Hear the interview with host Kiaya Abernathy on Rappahannockradio.com
The Blue Ridge Poison Center, which serves Rappahannock County, handled over 21,000 calls in 2018 about people coming into contact with harmful substances, according to its annual report.
Children under age 6 were responsible for the majority of calls — 41 percent — that mostly dealt with cosmetics and personal care products like mouthwash, make-up, skin creams, hair care products, and perfume.
Sixty percent of poisoning exposure calls surrounded prescription and over-the-counter drugs, as well as supplements like vitamins or herbal products. The remaining 40 percent involved alcohol, pesticides, cleaners, automotive products and the like.
Two percent of the calls involved bites and stings from venomous snakes, bees, and spiders.

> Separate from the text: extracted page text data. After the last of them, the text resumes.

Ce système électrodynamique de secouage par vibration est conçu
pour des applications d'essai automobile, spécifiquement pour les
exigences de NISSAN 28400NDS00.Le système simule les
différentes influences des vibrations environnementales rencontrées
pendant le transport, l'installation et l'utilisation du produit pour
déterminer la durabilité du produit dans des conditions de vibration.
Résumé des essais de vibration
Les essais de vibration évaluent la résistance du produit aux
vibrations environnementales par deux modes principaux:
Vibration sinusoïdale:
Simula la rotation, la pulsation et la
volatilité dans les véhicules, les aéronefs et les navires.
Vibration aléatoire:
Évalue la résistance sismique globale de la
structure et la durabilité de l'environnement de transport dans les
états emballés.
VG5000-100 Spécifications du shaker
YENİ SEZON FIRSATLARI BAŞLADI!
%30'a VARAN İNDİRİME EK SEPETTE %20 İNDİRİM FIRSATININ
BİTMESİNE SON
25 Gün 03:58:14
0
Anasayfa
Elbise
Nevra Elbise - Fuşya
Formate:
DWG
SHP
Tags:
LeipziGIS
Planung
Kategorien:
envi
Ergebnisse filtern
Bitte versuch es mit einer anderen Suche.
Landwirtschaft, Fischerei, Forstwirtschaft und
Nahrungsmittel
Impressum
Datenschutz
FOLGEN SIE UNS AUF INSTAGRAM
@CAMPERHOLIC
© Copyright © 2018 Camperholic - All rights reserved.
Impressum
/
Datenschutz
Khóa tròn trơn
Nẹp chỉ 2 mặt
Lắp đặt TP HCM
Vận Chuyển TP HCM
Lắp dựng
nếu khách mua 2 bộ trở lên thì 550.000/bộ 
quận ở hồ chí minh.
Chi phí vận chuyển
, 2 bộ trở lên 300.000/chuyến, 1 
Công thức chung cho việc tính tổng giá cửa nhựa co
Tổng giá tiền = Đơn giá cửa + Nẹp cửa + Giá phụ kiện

Twenty-six motorcyclists have died on Virginia roadways by the close of May, and as summer is upon us motorcyclists — and motorists — are urged to travel with caution, especially along Route 211 switchbacks west of Sperryville into Shenandoah National Park, a high-motorcycle-accident stretch where some bikers find it a challenge to speed through the curves.

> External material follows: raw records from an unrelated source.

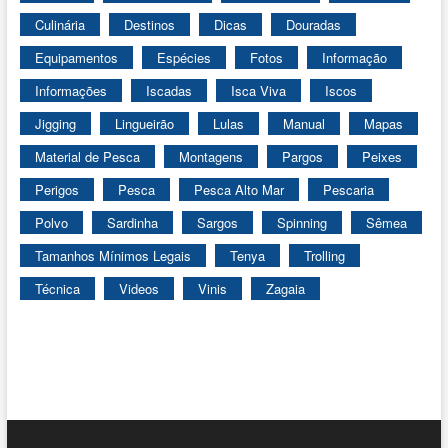
Culinária
Destinos
Dicas
Douradas
Equipamentos
Espécies
Fotos
Informação
Informações
Iscadas
Isca Viva
Iscos
Jigging
Lingueirão
Lulas
Manual
Mapas
Material de Pesca
Montagens
Pargos
Peixes
Perigos
Pesca
Pesca Alto Mar
Pescaria
Polvo
Sardinha
Sargos
Spinning
Sêmea
Tamanhos Mínimos Legais
Tenya
Trolling
Técnica
Videos
Vinis
Zagaia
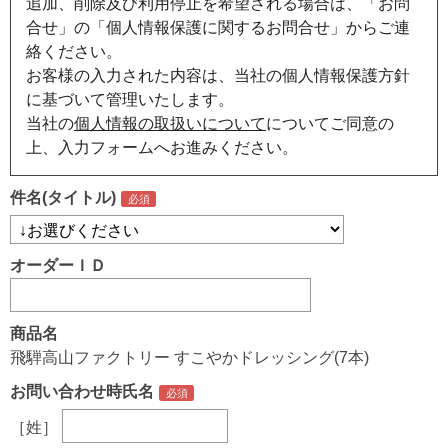
追加、削除及び利用停止を希望される場合は、「お問
合せ」の「個人情報保護に関するお問合せ」からご連
絡ください。
お客様の入力された内容は、当社の個人情報保護方針
に基づいて管理いたします。
当社の
個人情報の取扱いについて
についてご同意の
上、入力フォームへお進みください。
件名(タイトル)
オーダーＩＤ
商品名
飛騨高山ファクトリー すこやかドレッシング(7本)
お問い合わせ時氏名
［姓］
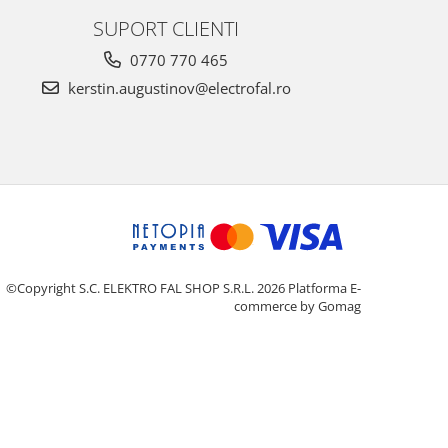
SUPORT CLIENTI
0770 770 465
kerstin.augustinov@electrofal.ro
©Copyright S.C. ELEKTRO FAL SHOP S.R.L. 2026
Platforma E-
commerce by Gomag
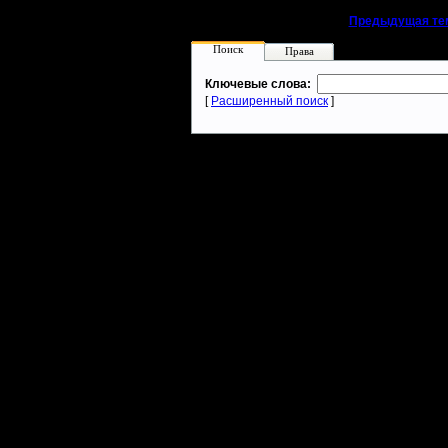
«
Предыдущая те
Поиск
Права
Ключевые слова:
[
Расширенный поиск
]
Warcraft 2 - скачать бесплатно русскую версию, warcraft 2 серве
- Генерация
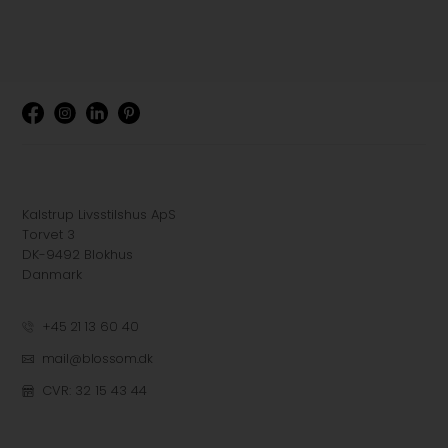
Kalstrup Livsstilshus ApS
Torvet 3
DK-9492 Blokhus
Danmark
+45 21 13 60 40
mail@blossom.dk
CVR: 32 15 43 44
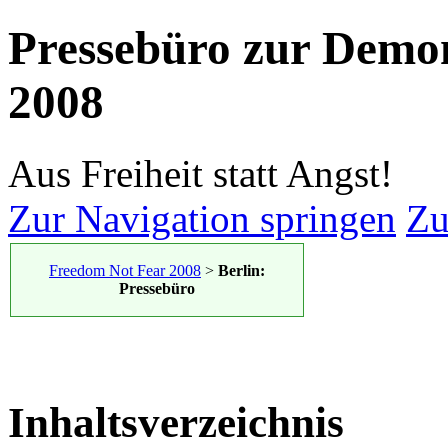
Pressebüro zur Demon
2008
Aus Freiheit statt Angst!
Zur Navigation springen
Zu
Freedom Not Fear 2008
>
Berlin:
Pressebüro
Inhaltsverzeichnis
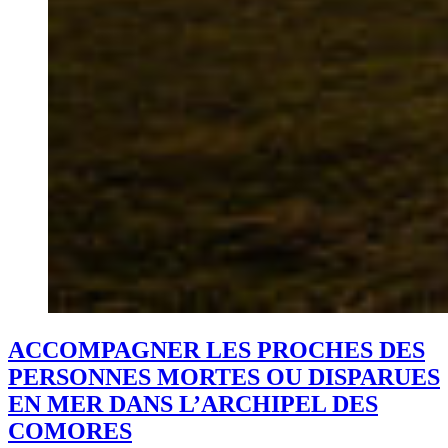
ACCOMPAGNER LES PROCHES DES
PERSONNES MORTES OU DISPARUES
EN MER DANS L’ARCHIPEL DES
COMORES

Virginia in 2017 recorded the highest number of motorcyclist fatalities —107 — in a decade.
Amissville Community Foundation (AFC) has received an $800 award from The Power of Change, a C.A.R.E. Charity. Amissville Community Foundation will use the award to supplement personal donations to fund its Amissville Christmas Program, which provides food, flowers or fruit baskets to those who need to know someone cares during the holiday season.
As a 501c3 Foundation, ACF is dedicated to the wellbeing of Amissville area residents and can be contacted at 540-937-4910. For those who would like to personally donate to AFCs programs, please mail a check to ACF, P.O. Box 236, Amissville, VA 20106.
According to ACF Chairman Frank Fishback, The Power of Change receives its funding from Rappahannock Electric Cooperative members who round up their electric bills to the next highest dollar. REC members might consider supporting The Power of Change to help others in need. Once enrolled, the extra change from electric bills will be dedicated to charitable causes.